Sunday, September 11, 2005

I’ve gotten the days mixed up all week. It’s Friday AM. I wonder sometimes why I am reading this Einstein book, it leaves me baffled and wanting more.
Observable. What is observable – what is the extent of our observation. And, in observing do we affect what is being observed. Heisenberg.
What does it mean to our day to day? How can we justify contemplating such abstractions when there is so much suffering in the world. Should we not focus on making life as enjoyable as possible for the largest number.
I do not believe this even as I write it. Einstein’s quest was a religious one spurred by a belief that there was an order to the universe and we as humans could observe it, somehow grow to understand it. And when he was stymied he confessed, professed, rightly I would say, that searching for the truth was the important thing.

Had to get off the boat, as I did – it’s not about getting there quickly it’s about walking fast. I walk fast or try to and I think my impatience at slow people shows. I’m not in a hurry I just want the exercise. Not sure if this relates. Instead of fast being good, is there a ‘right’ way to walk? Of course not. So, in the search for the ‘truth’ is there a ‘right’ way of pursuit.
Somehow this led me to belief systems, their effect on societies and how people live individual lives within said. I went back to India (mentally) and thought about how we superimpose our way of life (the American way) onto their existence. Life in India is viewed as abhorrent, as my conversation with a friend confirms. I concurred, to a degree, it was filthy and crowded, but while I was there I marveled at it more than detested it. I marveled at the class of people who were able to live among the suffering, their ability to ignore or simply not see it. How? Can it be attributed to a belief system and how that thoroughly infused in a society, such that castes separated entire groups of people in an entirety as to render the one invisible to the other.
Did it have to be so? Was and is the situation such that it would be impossible to makes the lives of the “poor” more “comfortable” (“big” on the quotation marks these days).
Should the perceived futility stop people from trying.

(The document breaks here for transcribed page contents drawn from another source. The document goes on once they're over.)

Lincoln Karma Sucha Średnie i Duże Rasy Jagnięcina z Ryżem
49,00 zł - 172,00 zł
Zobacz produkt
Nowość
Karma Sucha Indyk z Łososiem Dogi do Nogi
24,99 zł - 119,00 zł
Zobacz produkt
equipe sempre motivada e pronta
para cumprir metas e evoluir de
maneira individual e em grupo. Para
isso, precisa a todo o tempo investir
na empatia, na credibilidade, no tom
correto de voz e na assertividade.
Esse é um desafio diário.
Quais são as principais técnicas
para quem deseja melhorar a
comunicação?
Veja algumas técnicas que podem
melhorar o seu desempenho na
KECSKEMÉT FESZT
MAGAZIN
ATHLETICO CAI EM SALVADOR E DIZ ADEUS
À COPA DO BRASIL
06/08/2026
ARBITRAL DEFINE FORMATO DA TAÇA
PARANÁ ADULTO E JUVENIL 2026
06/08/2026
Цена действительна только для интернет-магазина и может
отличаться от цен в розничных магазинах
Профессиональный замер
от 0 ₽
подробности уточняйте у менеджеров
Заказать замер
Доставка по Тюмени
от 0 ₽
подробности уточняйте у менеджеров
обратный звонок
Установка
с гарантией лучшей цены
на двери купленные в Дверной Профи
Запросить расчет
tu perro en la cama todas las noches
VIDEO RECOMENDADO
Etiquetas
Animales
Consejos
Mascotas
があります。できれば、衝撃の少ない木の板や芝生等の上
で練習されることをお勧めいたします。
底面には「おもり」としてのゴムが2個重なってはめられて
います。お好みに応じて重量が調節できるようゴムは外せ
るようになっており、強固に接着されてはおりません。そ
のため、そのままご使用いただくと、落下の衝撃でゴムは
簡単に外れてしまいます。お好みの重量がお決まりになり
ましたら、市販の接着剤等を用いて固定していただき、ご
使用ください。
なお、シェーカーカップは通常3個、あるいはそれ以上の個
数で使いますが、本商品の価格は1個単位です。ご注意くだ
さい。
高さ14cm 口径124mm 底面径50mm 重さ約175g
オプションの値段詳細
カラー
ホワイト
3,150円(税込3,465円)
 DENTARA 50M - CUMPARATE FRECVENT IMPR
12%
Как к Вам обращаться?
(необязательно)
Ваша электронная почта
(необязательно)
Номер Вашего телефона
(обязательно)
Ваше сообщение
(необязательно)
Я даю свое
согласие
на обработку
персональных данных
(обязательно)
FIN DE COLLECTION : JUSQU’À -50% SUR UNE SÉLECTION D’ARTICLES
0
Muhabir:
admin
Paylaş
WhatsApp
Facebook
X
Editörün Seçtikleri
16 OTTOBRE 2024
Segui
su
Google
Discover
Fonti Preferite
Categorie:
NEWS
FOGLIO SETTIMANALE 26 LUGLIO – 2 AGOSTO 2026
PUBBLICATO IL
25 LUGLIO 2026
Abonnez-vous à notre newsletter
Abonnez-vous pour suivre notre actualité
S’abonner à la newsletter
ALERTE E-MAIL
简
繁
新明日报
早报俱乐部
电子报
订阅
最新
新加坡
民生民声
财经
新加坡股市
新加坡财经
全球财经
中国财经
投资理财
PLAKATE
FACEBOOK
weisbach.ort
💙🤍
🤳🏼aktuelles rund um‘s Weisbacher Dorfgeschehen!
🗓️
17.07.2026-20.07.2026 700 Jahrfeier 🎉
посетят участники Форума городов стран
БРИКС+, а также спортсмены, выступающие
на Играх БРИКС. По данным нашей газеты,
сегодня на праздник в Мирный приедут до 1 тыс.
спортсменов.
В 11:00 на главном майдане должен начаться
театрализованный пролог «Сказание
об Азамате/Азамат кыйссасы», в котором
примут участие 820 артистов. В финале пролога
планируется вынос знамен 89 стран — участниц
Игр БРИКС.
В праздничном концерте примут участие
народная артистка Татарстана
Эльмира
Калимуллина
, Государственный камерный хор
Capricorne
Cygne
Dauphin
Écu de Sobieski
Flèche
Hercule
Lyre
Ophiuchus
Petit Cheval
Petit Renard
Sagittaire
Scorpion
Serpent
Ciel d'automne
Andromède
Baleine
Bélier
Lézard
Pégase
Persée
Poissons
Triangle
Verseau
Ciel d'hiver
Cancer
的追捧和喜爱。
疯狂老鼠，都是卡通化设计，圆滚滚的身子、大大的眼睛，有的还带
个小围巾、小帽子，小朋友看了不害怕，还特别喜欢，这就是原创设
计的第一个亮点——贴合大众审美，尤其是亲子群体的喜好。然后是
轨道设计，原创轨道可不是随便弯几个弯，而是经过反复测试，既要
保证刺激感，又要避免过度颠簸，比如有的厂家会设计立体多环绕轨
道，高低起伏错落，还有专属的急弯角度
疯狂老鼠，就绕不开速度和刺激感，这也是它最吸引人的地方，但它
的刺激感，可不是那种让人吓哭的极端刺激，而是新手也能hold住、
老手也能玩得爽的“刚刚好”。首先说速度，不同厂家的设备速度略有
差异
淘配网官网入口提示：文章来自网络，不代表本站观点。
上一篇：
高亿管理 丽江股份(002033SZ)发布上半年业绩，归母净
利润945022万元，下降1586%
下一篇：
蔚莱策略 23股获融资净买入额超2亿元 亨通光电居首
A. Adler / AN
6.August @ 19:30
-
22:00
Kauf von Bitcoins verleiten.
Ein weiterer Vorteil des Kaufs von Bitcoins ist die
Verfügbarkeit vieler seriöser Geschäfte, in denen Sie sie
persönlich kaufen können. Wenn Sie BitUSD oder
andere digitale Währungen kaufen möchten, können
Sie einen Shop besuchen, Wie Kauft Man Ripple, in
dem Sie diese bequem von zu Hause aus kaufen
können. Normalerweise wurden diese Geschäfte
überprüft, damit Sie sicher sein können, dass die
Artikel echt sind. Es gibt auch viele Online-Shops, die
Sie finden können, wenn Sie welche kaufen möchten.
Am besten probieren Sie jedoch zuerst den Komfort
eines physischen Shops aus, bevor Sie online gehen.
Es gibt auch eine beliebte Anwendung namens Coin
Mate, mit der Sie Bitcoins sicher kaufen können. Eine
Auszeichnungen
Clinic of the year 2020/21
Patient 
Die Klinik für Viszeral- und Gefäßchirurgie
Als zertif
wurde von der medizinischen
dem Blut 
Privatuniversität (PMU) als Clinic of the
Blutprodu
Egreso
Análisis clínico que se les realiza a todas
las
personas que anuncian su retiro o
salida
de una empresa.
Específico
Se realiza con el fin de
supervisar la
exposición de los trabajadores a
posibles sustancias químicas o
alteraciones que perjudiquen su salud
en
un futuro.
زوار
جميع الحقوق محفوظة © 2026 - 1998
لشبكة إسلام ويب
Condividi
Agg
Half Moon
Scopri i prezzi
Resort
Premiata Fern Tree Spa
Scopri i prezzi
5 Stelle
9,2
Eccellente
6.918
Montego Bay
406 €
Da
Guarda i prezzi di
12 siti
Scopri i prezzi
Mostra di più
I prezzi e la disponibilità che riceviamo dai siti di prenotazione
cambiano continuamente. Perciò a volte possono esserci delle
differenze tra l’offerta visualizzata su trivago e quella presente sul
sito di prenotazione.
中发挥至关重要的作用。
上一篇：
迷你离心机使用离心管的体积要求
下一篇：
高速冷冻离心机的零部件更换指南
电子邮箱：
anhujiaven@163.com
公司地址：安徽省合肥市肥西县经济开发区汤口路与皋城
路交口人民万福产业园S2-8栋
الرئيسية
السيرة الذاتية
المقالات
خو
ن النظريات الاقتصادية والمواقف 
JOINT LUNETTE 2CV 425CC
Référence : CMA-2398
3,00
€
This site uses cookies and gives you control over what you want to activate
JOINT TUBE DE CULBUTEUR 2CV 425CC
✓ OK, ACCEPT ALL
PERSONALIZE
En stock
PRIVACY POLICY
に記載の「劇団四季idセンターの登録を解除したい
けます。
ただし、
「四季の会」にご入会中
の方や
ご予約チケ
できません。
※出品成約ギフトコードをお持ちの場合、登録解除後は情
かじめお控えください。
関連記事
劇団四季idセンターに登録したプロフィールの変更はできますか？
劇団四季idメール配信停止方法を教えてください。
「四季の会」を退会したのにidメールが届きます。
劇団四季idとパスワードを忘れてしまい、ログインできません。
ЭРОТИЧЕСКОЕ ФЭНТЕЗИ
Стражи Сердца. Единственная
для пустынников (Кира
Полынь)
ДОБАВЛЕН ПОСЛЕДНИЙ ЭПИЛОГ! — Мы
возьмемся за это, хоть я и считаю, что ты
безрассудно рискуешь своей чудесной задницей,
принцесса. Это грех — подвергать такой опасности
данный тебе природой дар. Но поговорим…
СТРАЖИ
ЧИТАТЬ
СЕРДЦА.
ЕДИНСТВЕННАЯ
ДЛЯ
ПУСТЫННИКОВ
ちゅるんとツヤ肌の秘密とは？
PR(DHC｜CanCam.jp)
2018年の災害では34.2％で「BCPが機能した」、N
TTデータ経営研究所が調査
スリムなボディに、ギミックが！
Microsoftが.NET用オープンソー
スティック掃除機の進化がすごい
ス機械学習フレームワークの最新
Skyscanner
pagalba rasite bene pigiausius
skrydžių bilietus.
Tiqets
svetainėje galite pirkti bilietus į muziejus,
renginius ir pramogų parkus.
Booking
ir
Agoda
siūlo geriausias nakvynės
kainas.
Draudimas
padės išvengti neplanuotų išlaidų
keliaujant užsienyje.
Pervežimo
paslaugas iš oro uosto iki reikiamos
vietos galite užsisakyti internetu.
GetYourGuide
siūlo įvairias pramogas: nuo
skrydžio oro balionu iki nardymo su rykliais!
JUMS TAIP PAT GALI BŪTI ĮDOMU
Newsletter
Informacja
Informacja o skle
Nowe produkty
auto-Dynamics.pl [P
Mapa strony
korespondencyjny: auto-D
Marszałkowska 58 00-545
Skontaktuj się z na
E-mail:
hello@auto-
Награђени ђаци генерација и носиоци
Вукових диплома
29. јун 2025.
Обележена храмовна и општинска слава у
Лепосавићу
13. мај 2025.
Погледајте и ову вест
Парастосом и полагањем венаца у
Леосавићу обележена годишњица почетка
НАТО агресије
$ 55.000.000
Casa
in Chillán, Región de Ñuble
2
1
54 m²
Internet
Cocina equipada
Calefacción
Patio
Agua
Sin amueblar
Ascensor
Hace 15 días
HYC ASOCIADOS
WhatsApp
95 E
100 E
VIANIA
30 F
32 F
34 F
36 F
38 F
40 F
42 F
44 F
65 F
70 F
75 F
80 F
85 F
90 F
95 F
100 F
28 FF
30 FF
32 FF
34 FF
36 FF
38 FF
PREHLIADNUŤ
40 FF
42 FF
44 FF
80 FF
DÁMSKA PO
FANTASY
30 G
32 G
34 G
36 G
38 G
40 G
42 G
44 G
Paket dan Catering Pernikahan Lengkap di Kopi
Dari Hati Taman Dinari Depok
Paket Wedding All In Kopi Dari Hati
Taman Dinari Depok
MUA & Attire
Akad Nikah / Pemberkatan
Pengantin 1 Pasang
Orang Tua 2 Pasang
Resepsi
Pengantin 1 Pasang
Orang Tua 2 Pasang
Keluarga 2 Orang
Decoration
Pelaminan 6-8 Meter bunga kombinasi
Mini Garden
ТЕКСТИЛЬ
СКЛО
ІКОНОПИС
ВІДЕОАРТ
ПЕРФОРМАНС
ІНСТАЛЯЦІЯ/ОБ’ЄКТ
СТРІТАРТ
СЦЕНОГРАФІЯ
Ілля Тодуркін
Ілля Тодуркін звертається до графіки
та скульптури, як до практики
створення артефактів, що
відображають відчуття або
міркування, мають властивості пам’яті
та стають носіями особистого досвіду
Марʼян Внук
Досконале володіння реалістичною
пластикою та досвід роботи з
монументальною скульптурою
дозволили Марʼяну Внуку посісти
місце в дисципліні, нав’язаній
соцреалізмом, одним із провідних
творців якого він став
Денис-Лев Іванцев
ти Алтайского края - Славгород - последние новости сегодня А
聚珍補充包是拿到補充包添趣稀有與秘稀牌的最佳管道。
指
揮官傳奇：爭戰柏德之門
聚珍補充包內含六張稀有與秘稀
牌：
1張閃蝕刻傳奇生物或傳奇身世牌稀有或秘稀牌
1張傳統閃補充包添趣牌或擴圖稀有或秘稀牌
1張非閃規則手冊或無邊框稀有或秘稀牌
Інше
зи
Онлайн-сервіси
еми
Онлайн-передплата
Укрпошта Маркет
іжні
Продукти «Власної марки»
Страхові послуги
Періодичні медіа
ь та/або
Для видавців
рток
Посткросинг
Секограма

Then, I look at it from another perspective. Half the world lives on $2 a day. I marvel that they can. I think about how much I have to make a day to live. Well, to live well. And the work I do captures my brain. I am compelled to think about things and do things in which I have no interest (yes, to buy things and live a life of comfort unimaginable to half the world, but also to raise my children and try to provide a good life for them). In doing this my interior life gets crowded into weekends and moments like this when I’m stealing time from said work.
So, I get to the question of the interior lives of those living on $2 a day. Are they any “happier” (ahem) than I am? Do they struggle with the same stress to attain money as I do, just on a smaller scale? There is no generalizing. Some may some may not. Certainly there are those here that are blissfully content and think nothing of these things, indeed believe it is their deserved right to have this life. We call those the “successful” (they don’t use quotation marks, though).
Then, too, are there those amongst the poor who attain a similar level of happiness despite the fact they have nothing?
This starts to sound like a rationalization for doing nothing for the poor. So does, though, Jesus’s words, “the poor will always be with us.” And, too, we enter the realm of socialism which leads to the concept of world communism, which is unspeakable here.
What’s the point?
Can we be kind enough to try to improve the lot of the truly poor without being condescending and without scaring the rich into thinking we’re a bunch of Bolsheviks out to kill them and steal their possessions.
We could approach it from the perspective of us going to the poor to see how we can live on less. Poverty will kill us, billions of people living without sanitation will poison the earth. Wealth will kill us, hundreds of millions driving cars and burning fossil fuels will poison the earth. There must be a middle way. Yet, to some that reeks of mediocrity and socialism and is unacceptable. Do we pity them? Or envy them? Are we whiners because we haven’t “won” (I just can’t stop doing it).
The winners always fall. The oppressed fight to be winners and when they do win they fight for what they have won and then oppress those who will take their place. Americans/Colonials – oppressed now dominant. Jews/Israel – oppressed now oppressive, doing the same thing to Palestinians as the Nazis did to them (ahem again my sin). Islam – they had Spain and were almost to Vienna for crying out loud, and they fight now with the fury of the oppressed.
Generalizations, yes, but there are more examples in history. I have to go to work. I’m failing to see the meaning and importance of all this, except I look away from the beggars on the streets of Seattle in exactly the same way a Brahmin would look away from an Untouchable on the streets of Mumbai (Bombay).